PDA

View Full Version : French Site - Query Problems



JCF1976
01-01-2007, 07:33 AM
Greetings. I have a French site that I just finished. The accents (in the HTML) are all in ASCII. This is very good for viewing in browsers, but may be causing a problem with Zoom, particularly with querying.

I have all of my pages in UTF-8. I did use the "Enable accent/diacritic/ligature insensitivity" setting. I did use the UTF-8 setting.

What happens:

#1, if I run a query actually using words with accent marks, it doesn't pull up the results in the index.

#2, if I run a query without the accents, it pulls up the results (which have the accents) but doesn't highlight them.

What am I doing wrong?
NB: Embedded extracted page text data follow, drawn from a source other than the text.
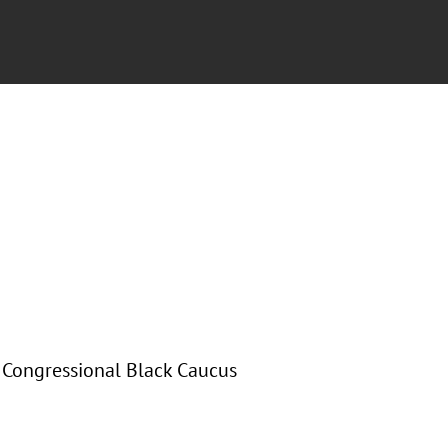
e Congressional Black Caucus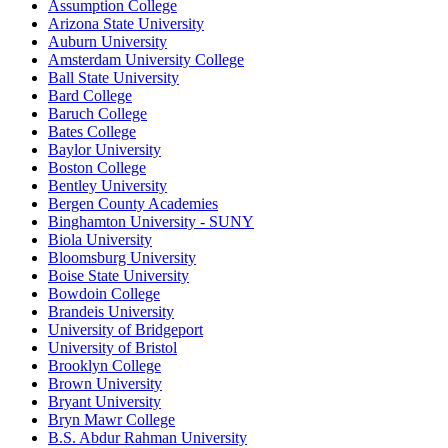
Assumption College
Arizona State University
Auburn University
Amsterdam University College
Ball State University
Bard College
Baruch College
Bates College
Baylor University
Boston College
Bentley University
Bergen County Academies
Binghamton University - SUNY
Biola University
Bloomsburg University
Boise State University
Bowdoin College
Brandeis University
University of Bridgeport
University of Bristol
Brooklyn College
Brown University
Bryant University
Bryn Mawr College
B.S. Abdur Rahman University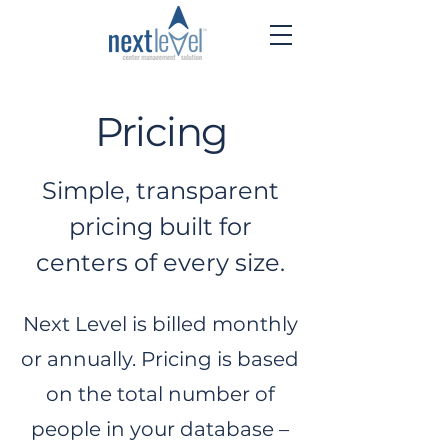
Pricing
Simple, transparent
pricing built for
centers of every size.
Next Level is billed monthly
or annually. Pricing is based
on the total number of
people in your database –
I need this to work properly. I would like a person to be able to search for words with or without the accent marks and for it to pull up the right words.

(I have V5 Pro)

JCF1976
01-01-2007, 07:37 AM
I look forward to receiving help from Ray and/or David, but, if there are any forum members that are French speaking and/or have experience crawling, indexing and querying French sites, I would appreciate your contribution in this thread!

wrensoft
01-01-2007, 09:49 PM
Can you give a couple of examples of what words you are searching for and let us know what Zoom script option you are using (PHP, ASP, etc..).
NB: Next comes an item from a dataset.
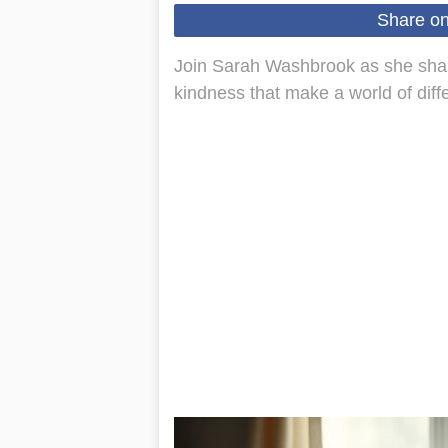
Share o
Join Sarah Washbrook as she shar
kindness that make a world of diffe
If you are only using plain ASCII, then you probably don't need UTF-8 and might try using the Windows-1252 (English/Latin) character set. Having said that, UTF-8 should still work. I am wondering however is the UTF-8 encoding of the French accented characters is different from the Windows-1252 encoding and if this is what is messing up the accent insensitivity option.

JCF1976
01-01-2007, 10:51 PM
Can you give a couple of examples of what words you are searching for and let us know what Zoom script option you are using (PHP, ASP, etc..).

If you are only using plain ASCII, then you probably don't need UTF-8 and might try using the Windows-1252 (English/Latin) character set. Having said that, UTF-8 should still work. I am wondering however is the UTF-8 encoding of the French accented characters is different from the Windows-1252 encoding and if this is what is messing up the accent insensitivity option.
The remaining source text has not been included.